**Task to complete**
When you reach the line with "Zoom link, plus a short prep email." in the records below, begin transcribing exactly and continue up to and including the line with "Copyright BB&O Incorporate", leaving out every picture.

**Listed records**
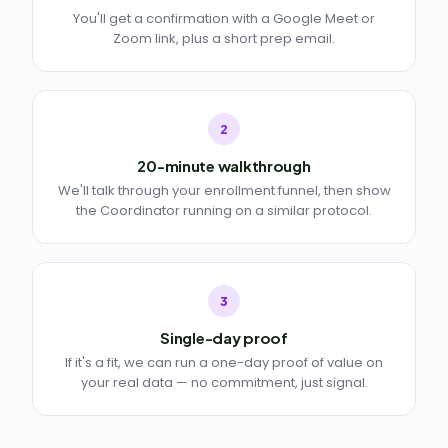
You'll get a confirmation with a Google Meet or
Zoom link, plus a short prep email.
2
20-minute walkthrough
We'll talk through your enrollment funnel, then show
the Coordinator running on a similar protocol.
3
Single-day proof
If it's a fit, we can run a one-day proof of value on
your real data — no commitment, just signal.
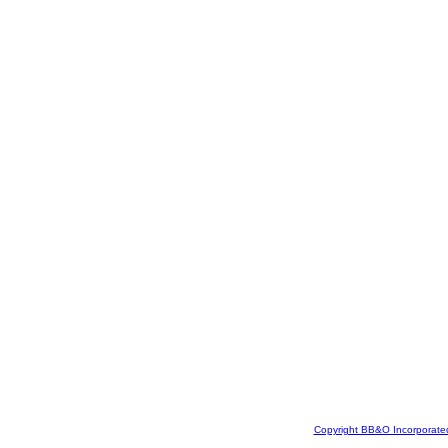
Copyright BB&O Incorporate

--

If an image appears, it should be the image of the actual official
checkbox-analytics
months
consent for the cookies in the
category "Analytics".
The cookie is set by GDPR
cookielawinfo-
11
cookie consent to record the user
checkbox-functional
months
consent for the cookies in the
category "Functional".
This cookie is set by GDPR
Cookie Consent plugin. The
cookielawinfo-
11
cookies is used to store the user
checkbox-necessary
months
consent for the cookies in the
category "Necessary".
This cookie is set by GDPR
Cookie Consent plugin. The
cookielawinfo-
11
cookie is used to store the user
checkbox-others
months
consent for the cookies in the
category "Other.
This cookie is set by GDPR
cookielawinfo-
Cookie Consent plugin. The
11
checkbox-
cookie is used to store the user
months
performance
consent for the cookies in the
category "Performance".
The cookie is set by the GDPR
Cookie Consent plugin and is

---

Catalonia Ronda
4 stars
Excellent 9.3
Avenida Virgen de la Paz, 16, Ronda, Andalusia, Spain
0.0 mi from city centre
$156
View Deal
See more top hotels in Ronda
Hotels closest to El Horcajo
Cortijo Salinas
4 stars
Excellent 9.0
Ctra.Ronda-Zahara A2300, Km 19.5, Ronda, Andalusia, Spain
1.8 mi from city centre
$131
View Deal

**Response below**
Zoom link, plus a short prep email.
2
20-minute walkthrough
We'll talk through your enrollment funnel, then show
the Coordinator running on a similar protocol.
3
Single-day proof
If it's a fit, we can run a one-day proof of value on
your real data — no commitment, just signal.
Copyright BB&O Incorporate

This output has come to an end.